■ **What the exercise asks**
Search the entries for the word "check". Copy every line that holds it.

= = = = = = =

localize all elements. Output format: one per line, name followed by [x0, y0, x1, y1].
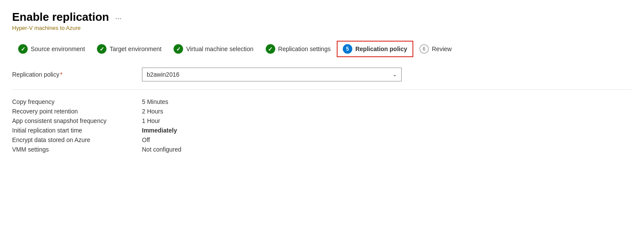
info-row-recovery-point-retention: Recovery point retention2 Hours [12, 108, 632, 115]
page-title: Enable replication [12, 10, 109, 24]
step-label: Target environment [109, 45, 161, 52]
info-label-initial-replication-start-time: Initial replication start time [12, 127, 142, 134]
step-label: Review [432, 45, 452, 52]
policy-label: Replication policy* [12, 71, 142, 78]
info-row-initial-replication-start-time: Initial replication start timeImmediatel… [12, 127, 632, 134]
info-value-copy-frequency: 5 Minutes [142, 98, 168, 105]
info-label-vmm-settings: VMM settings [12, 146, 142, 153]
ellipsis-menu-button[interactable]: ··· [115, 14, 122, 23]
step-label: Replication policy [355, 45, 407, 52]
step-label: Virtual machine selection [186, 45, 253, 52]
step-source-environment[interactable]: Source environment [12, 41, 91, 57]
info-label-encrypt-data-stored-on-azure: Encrypt data stored on Azure [12, 136, 142, 143]
step-virtual-machine-selection[interactable]: Virtual machine selection [167, 41, 259, 57]
info-value-initial-replication-start-time: Immediately [142, 127, 177, 134]
policy-dropdown[interactable]: b2awin2016 ⌄ [142, 68, 402, 81]
info-value-encrypt-data-stored-on-azure: Off [142, 136, 150, 143]
step-number-icon: 6 [419, 44, 429, 54]
info-value-recovery-point-retention: 2 Hours [142, 108, 163, 115]
step-replication-settings[interactable]: Replication settings [260, 41, 337, 57]
check-icon [266, 44, 275, 54]
step-replication-policy[interactable]: 5Replication policy [337, 41, 413, 57]
step-label: Replication settings [278, 45, 331, 52]
details-grid: Copy frequency5 MinutesRecovery point re… [12, 98, 632, 153]
policy-form-row: Replication policy* b2awin2016 ⌄ [12, 68, 632, 81]
divider [12, 89, 632, 90]
info-row-copy-frequency: Copy frequency5 Minutes [12, 98, 632, 105]
page-subtitle: Hyper-V machines to Azure [12, 25, 632, 31]
check-icon [18, 44, 28, 54]
required-indicator: * [60, 71, 62, 78]
info-label-copy-frequency: Copy frequency [12, 98, 142, 105]
check-icon [174, 44, 183, 54]
step-target-environment[interactable]: Target environment [91, 41, 167, 57]
info-row-app-consistent-snapshot-frequency: App consistent snapshot frequency1 Hour [12, 117, 632, 124]
policy-dropdown-value: b2awin2016 [147, 71, 180, 78]
step-label: Source environment [31, 45, 85, 52]
form-section: Replication policy* b2awin2016 ⌄ [12, 68, 632, 81]
info-label-app-consistent-snapshot-frequency: App consistent snapshot frequency [12, 117, 142, 124]
info-value-vmm-settings: Not configured [142, 146, 181, 153]
chevron-down-icon: ⌄ [393, 71, 397, 78]
step-number-icon: 5 [343, 44, 352, 54]
wizard-steps: Source environmentTarget environmentVirt… [12, 41, 632, 57]
info-row-vmm-settings: VMM settingsNot configured [12, 146, 632, 153]
page-header: Enable replication ··· Hyper-V machines … [12, 10, 632, 31]
step-review[interactable]: 6Review [413, 41, 458, 57]
info-label-recovery-point-retention: Recovery point retention [12, 108, 142, 115]
info-value-app-consistent-snapshot-frequency: 1 Hour [142, 117, 160, 124]
info-row-encrypt-data-stored-on-azure: Encrypt data stored on AzureOff [12, 136, 632, 143]
check-icon [97, 44, 106, 54]
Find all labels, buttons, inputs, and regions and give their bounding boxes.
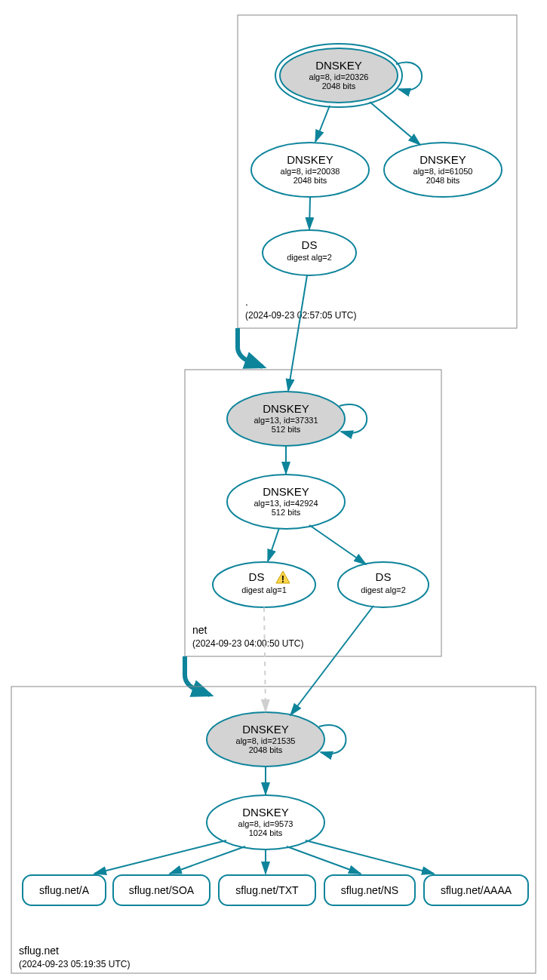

= = = = = = =

■ **Solved problem**
check-icon [266, 44, 275, 54]
check-icon [18, 44, 28, 54]
check-icon [174, 44, 183, 54]
check-icon [97, 44, 106, 54]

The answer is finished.